Items from a dataset
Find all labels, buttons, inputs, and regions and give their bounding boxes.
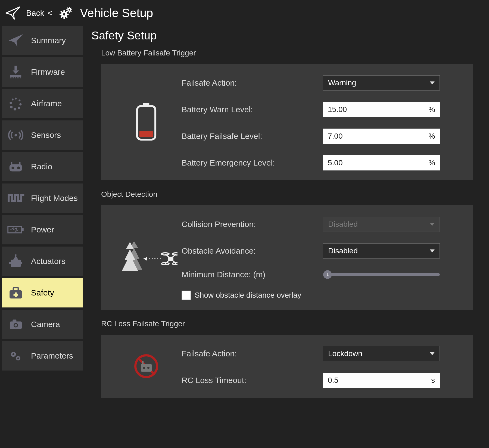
svg-rect-79	[169, 257, 173, 260]
overlay-checkbox[interactable]	[182, 291, 191, 300]
sidebar-item-firmware[interactable]: Firmware	[2, 57, 83, 87]
field-label: Battery Failsafe Level:	[182, 132, 317, 141]
emergency-level-text[interactable]	[328, 158, 425, 167]
obstacle-avoidance-select[interactable]: Disabled	[323, 243, 440, 259]
select-value: Disabled	[328, 220, 358, 229]
panel-low-battery: Failsafe Action: Warning Battery Warn Le…	[101, 64, 473, 180]
slider-value: 1	[326, 272, 329, 277]
svg-point-13	[69, 9, 70, 10]
sidebar-item-label: Power	[31, 225, 54, 234]
svg-rect-40	[10, 164, 22, 171]
field-label: Failsafe Action:	[182, 78, 317, 88]
svg-point-59	[14, 324, 17, 326]
svg-rect-6	[60, 14, 61, 15]
svg-rect-42	[19, 162, 21, 165]
motor-icon	[5, 253, 26, 269]
unit-label: %	[428, 158, 435, 167]
svg-point-36	[10, 106, 13, 108]
svg-rect-15	[69, 11, 70, 13]
sidebar-item-summary[interactable]: Summary	[2, 26, 83, 55]
sidebar-item-label: Firmware	[31, 67, 65, 77]
svg-rect-29	[14, 66, 17, 70]
svg-point-43	[11, 166, 14, 169]
svg-rect-24	[10, 77, 12, 78]
gears-icon	[57, 4, 75, 22]
field-label: Collision Prevention:	[182, 220, 317, 229]
back-chevron-icon: <	[48, 8, 52, 18]
svg-rect-28	[20, 77, 21, 78]
failsafe-level-text[interactable]	[328, 132, 425, 141]
field-emergency-level: Battery Emergency Level: %	[182, 155, 463, 170]
svg-point-39	[14, 134, 17, 136]
field-label: Battery Emergency Level:	[182, 158, 317, 167]
sidebar-item-airframe[interactable]: Airframe	[2, 89, 83, 118]
sidebar: Summary Firmware	[0, 26, 85, 448]
slider-thumb[interactable]: 1	[323, 270, 332, 279]
failsafe-level-input[interactable]: %	[323, 129, 440, 144]
svg-rect-83	[142, 361, 144, 365]
rc-timeout-text[interactable]	[328, 376, 428, 385]
emergency-level-input[interactable]: %	[323, 155, 440, 170]
svg-rect-66	[139, 131, 153, 137]
svg-rect-26	[15, 77, 16, 78]
field-label: RC Loss Timeout:	[182, 376, 317, 385]
field-warn-level: Battery Warn Level: %	[182, 102, 463, 117]
svg-rect-41	[11, 162, 13, 165]
warn-level-text[interactable]	[328, 105, 425, 114]
paper-plane-icon	[5, 33, 26, 48]
rc-failsafe-action-select[interactable]: Lockdown	[323, 346, 440, 361]
sidebar-item-radio[interactable]: Radio	[2, 152, 83, 181]
svg-point-38	[12, 98, 14, 100]
sidebar-item-parameters[interactable]: Parameters	[2, 341, 83, 371]
failsafe-action-select[interactable]: Warning	[323, 75, 440, 91]
min-distance-slider[interactable]: 1	[323, 270, 440, 279]
collision-prevention-select: Disabled	[323, 217, 440, 232]
rc-timeout-input[interactable]: s	[323, 373, 440, 388]
unit-label: %	[428, 105, 435, 114]
panel-object-detection: Collision Prevention: Disabled Obstacle …	[101, 205, 473, 310]
pulse-wave-icon	[5, 190, 26, 206]
field-label: Obstacle Avoidance:	[182, 246, 317, 256]
sidebar-item-label: Actuators	[31, 257, 66, 266]
medkit-icon	[5, 285, 26, 301]
warn-level-input[interactable]: %	[323, 102, 440, 117]
app-header: Back <	[0, 0, 489, 26]
obstacle-drone-icon	[111, 240, 182, 275]
svg-rect-55	[14, 294, 18, 296]
field-rc-failsafe-action: Failsafe Action: Lockdown	[182, 346, 463, 361]
back-button[interactable]: Back	[26, 8, 44, 18]
svg-marker-70	[144, 257, 147, 261]
svg-rect-51	[20, 262, 22, 264]
panel-rc-loss: Failsafe Action: Lockdown RC Loss Timeou…	[101, 335, 473, 398]
sidebar-item-sensors[interactable]: Sensors	[2, 120, 83, 150]
svg-rect-57	[13, 320, 16, 322]
sidebar-item-label: Radio	[31, 162, 52, 171]
svg-marker-22	[9, 34, 23, 47]
field-rc-timeout: RC Loss Timeout: s	[182, 373, 463, 388]
section-title-low-battery: Low Battery Failsafe Trigger	[101, 49, 482, 57]
sidebar-item-power[interactable]: Power	[2, 215, 83, 244]
svg-marker-30	[13, 70, 19, 74]
svg-point-35	[14, 108, 16, 110]
svg-point-3	[63, 13, 65, 15]
sidebar-item-camera[interactable]: Camera	[2, 310, 83, 339]
sidebar-item-actuators[interactable]: Actuators	[2, 247, 83, 276]
sidebar-item-flight-modes[interactable]: Flight Modes	[2, 183, 83, 213]
unit-label: %	[428, 132, 435, 141]
battery-icon	[5, 222, 26, 238]
svg-rect-27	[17, 77, 19, 78]
cogs-icon	[5, 348, 26, 364]
sidebar-item-label: Airframe	[31, 99, 62, 108]
svg-rect-16	[66, 9, 68, 10]
unit-label: s	[431, 376, 435, 385]
field-label: Failsafe Action:	[182, 349, 317, 358]
section-title-object-detection: Object Detection	[101, 190, 482, 199]
svg-rect-17	[71, 9, 72, 10]
sensor-waves-icon	[5, 127, 26, 143]
svg-rect-25	[13, 77, 14, 78]
paper-plane-icon[interactable]	[4, 5, 21, 21]
svg-rect-82	[141, 364, 152, 372]
battery-low-icon	[111, 103, 182, 141]
sidebar-item-safety[interactable]: Safety	[2, 278, 83, 307]
svg-point-34	[18, 107, 20, 109]
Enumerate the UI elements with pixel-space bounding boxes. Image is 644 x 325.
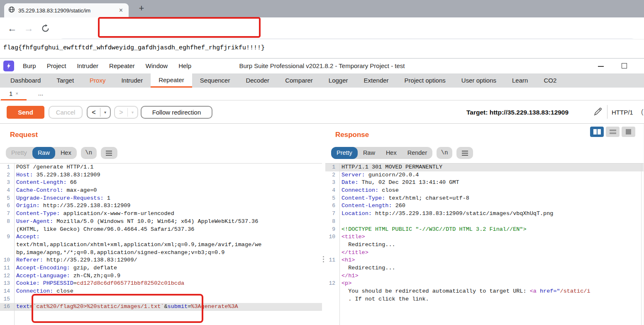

REQUIREMENT:
Pictures stay out, but every record above is to be returned exactly.

RESPONSE AREA:
Find all labels, buttons, inputs, and regions and give their bounding boxes.
svg-rect-79	[169, 257, 173, 260]
overlay-checkbox[interactable]	[182, 291, 191, 300]
sidebar-item-firmware[interactable]: Firmware	[2, 57, 83, 87]
field-label: Battery Failsafe Level:	[182, 132, 317, 141]
emergency-level-text[interactable]	[328, 158, 425, 167]
obstacle-avoidance-select[interactable]: Disabled	[323, 243, 440, 259]
select-value: Disabled	[328, 220, 358, 229]
panel-low-battery: Failsafe Action: Warning Battery Warn Le…	[101, 64, 473, 180]
slider-value: 1	[326, 272, 329, 277]
svg-point-13	[69, 9, 70, 10]
sidebar-item-label: Power	[31, 225, 54, 234]
svg-rect-40	[10, 164, 22, 171]
field-label: Failsafe Action:	[182, 78, 317, 88]
svg-point-59	[14, 324, 17, 326]
svg-rect-6	[60, 14, 61, 15]
svg-rect-42	[19, 162, 21, 165]
motor-icon	[5, 253, 26, 269]
unit-label: %	[428, 158, 435, 167]
svg-point-36	[10, 106, 13, 108]
svg-rect-15	[69, 11, 70, 13]
sidebar-item-summary[interactable]: Summary	[2, 26, 83, 55]
sidebar-item-label: Firmware	[31, 67, 65, 77]
svg-rect-29	[14, 66, 17, 70]
svg-point-43	[11, 166, 14, 169]
svg-rect-24	[10, 77, 12, 78]
gears-icon	[57, 4, 75, 22]
field-label: Collision Prevention:	[182, 220, 317, 229]
back-chevron-icon: <	[48, 8, 52, 18]
svg-rect-28	[20, 77, 21, 78]
failsafe-level-text[interactable]	[328, 132, 425, 141]
field-emergency-level: Battery Emergency Level: %	[182, 155, 463, 170]
svg-point-39	[14, 134, 17, 136]
field-label: Battery Emergency Level:	[182, 158, 317, 167]
sidebar-item-airframe[interactable]: Airframe	[2, 89, 83, 118]
sidebar: Summary Firmware	[0, 26, 85, 448]
slider-thumb[interactable]: 1	[323, 270, 332, 279]
failsafe-level-input[interactable]: %	[323, 129, 440, 144]
svg-rect-83	[142, 361, 144, 365]
rc-timeout-text[interactable]	[328, 376, 428, 385]
emergency-level-input[interactable]: %	[323, 155, 440, 170]
svg-rect-66	[139, 131, 153, 137]
svg-rect-26	[15, 77, 16, 78]
field-label: RC Loss Timeout:	[182, 376, 317, 385]
field-warn-level: Battery Warn Level: %	[182, 102, 463, 117]
svg-rect-41	[11, 162, 13, 165]
warn-level-text[interactable]	[328, 105, 425, 114]
paper-plane-icon	[5, 33, 26, 48]
rc-failsafe-action-select[interactable]: Lockdown	[323, 346, 440, 361]
sidebar-item-radio[interactable]: Radio	[2, 152, 83, 181]
svg-point-38	[12, 98, 14, 100]
sidebar-item-parameters[interactable]: Parameters	[2, 341, 83, 371]
failsafe-action-select[interactable]: Warning	[323, 75, 440, 91]
min-distance-slider[interactable]: 1	[323, 270, 440, 279]
collision-prevention-select: Disabled	[323, 217, 440, 232]
rc-timeout-input[interactable]: s	[323, 373, 440, 388]
unit-label: %	[428, 105, 435, 114]
panel-object-detection: Collision Prevention: Disabled Obstacle …	[101, 205, 473, 310]
pulse-wave-icon	[5, 190, 26, 206]
field-label: Obstacle Avoidance:	[182, 246, 317, 256]
sidebar-item-label: Actuators	[31, 257, 66, 266]
medkit-icon	[5, 285, 26, 301]
warn-level-input[interactable]: %	[323, 102, 440, 117]
app-header: Back <	[0, 0, 489, 26]
obstacle-drone-icon	[111, 240, 182, 275]
svg-rect-55	[14, 294, 18, 296]
field-rc-failsafe-action: Failsafe Action: Lockdown	[182, 346, 463, 361]
back-button[interactable]: Back	[26, 8, 44, 18]
svg-marker-70	[144, 257, 147, 261]
svg-rect-51	[20, 262, 22, 264]
panel-rc-loss: Failsafe Action: Lockdown RC Loss Timeou…	[101, 335, 473, 398]
sidebar-item-sensors[interactable]: Sensors	[2, 120, 83, 150]
svg-rect-57	[13, 320, 16, 322]
sidebar-item-label: Radio	[31, 162, 52, 171]
svg-marker-22	[9, 34, 23, 47]
field-rc-timeout: RC Loss Timeout: s	[182, 373, 463, 388]
section-title-low-battery: Low Battery Failsafe Trigger	[101, 49, 482, 57]
sidebar-item-power[interactable]: Power	[2, 215, 83, 244]
svg-marker-30	[13, 70, 19, 74]
svg-point-35	[14, 108, 16, 110]
svg-point-3	[63, 13, 65, 15]
sidebar-item-camera[interactable]: Camera	[2, 310, 83, 339]
sidebar-item-actuators[interactable]: Actuators	[2, 247, 83, 276]
sidebar-item-flight-modes[interactable]: Flight Modes	[2, 183, 83, 213]
unit-label: %	[428, 132, 435, 141]
battery-icon	[5, 222, 26, 238]
svg-rect-27	[17, 77, 19, 78]
cogs-icon	[5, 348, 26, 364]
sidebar-item-label: Airframe	[31, 99, 62, 108]
svg-rect-16	[66, 9, 68, 10]
unit-label: s	[431, 376, 435, 385]
field-label: Failsafe Action:	[182, 349, 317, 358]
section-title-object-detection: Object Detection	[101, 190, 482, 199]
svg-rect-17	[71, 9, 72, 10]
sensor-waves-icon	[5, 127, 26, 143]
svg-rect-25	[13, 77, 14, 78]
paper-plane-icon[interactable]	[4, 5, 21, 21]
svg-rect-82	[141, 364, 152, 372]
battery-low-icon	[111, 103, 182, 141]
sidebar-item-safety[interactable]: Safety	[2, 278, 83, 307]
svg-point-34	[18, 107, 20, 109]
Enumerate the UI elements with pixel-space bounding boxes. Image is 644 x 325.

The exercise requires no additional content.